▶ [PROBLEM TO SOLVE]
Print all the data below exactly, without images.

(RECORD EXTRACTS Opens)

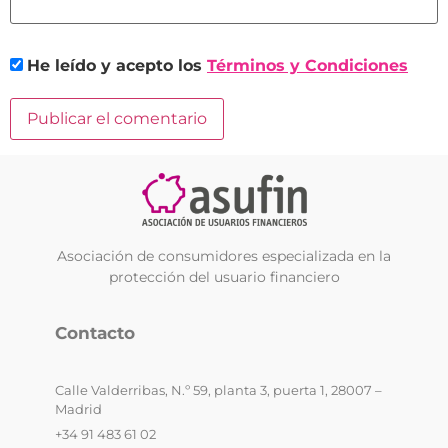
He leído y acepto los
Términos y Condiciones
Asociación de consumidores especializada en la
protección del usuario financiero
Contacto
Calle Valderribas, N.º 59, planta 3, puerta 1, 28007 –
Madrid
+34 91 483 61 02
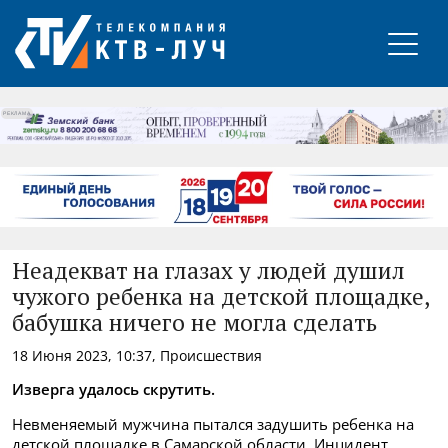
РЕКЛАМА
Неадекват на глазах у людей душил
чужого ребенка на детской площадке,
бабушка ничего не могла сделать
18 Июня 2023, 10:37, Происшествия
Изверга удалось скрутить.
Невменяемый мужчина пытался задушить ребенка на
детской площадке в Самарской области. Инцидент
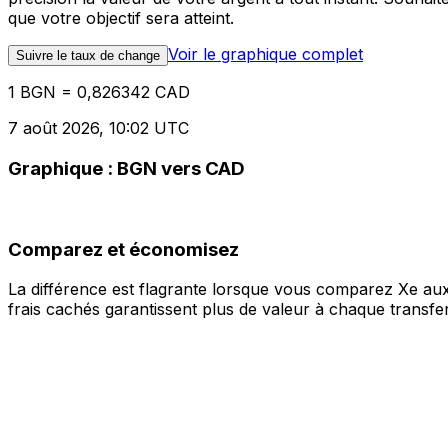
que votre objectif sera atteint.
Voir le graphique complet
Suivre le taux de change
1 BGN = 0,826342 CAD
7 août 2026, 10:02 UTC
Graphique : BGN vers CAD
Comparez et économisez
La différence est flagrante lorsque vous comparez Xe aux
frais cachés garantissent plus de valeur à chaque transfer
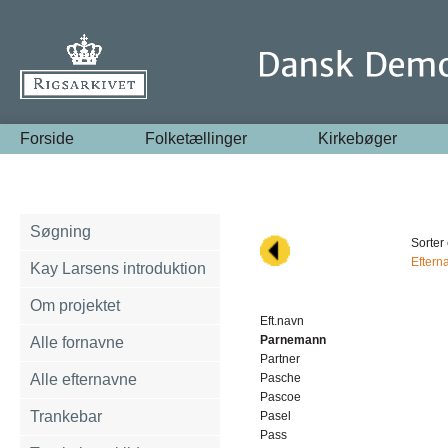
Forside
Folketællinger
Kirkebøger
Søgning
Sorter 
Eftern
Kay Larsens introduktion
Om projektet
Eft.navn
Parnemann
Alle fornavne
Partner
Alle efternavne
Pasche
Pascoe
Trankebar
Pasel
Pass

(RECORD EXTRACTS Closes)

▶ [YOUR RESPONSE]
He leído y acepto los
Términos y Condiciones
Asociación de consumidores especializada en la
protección del usuario financiero
Contacto
Calle Valderribas, N.º 59, planta 3, puerta 1, 28007 –
Madrid
+34 91 483 61 02
РЕКЛАМА
Неадекват на глазах у людей душил
чужого ребенка на детской площадке,
бабушка ничего не могла сделать
18 Июня 2023, 10:37, Происшествия
Изверга удалось скрутить.
Невменяемый мужчина пытался задушить ребенка на
детской площадке в Самарской области. Инцидент
que votre objectif sera atteint.
Voir le graphique complet
Suivre le taux de change
1 BGN = 0,826342 CAD
7 août 2026, 10:02 UTC
Graphique : BGN vers CAD
Comparez et économisez
La différence est flagrante lorsque vous comparez Xe aux
frais cachés garantissent plus de valeur à chaque transfer
Forside
Folketællinger
Kirkebøger
Søgning
Sorter 
Eftern
Kay Larsens introduktion
Om projektet
Eft.navn
Parnemann
Alle fornavne
Partner
Alle efternavne
Pasche
Pascoe
Trankebar
Pasel
Pass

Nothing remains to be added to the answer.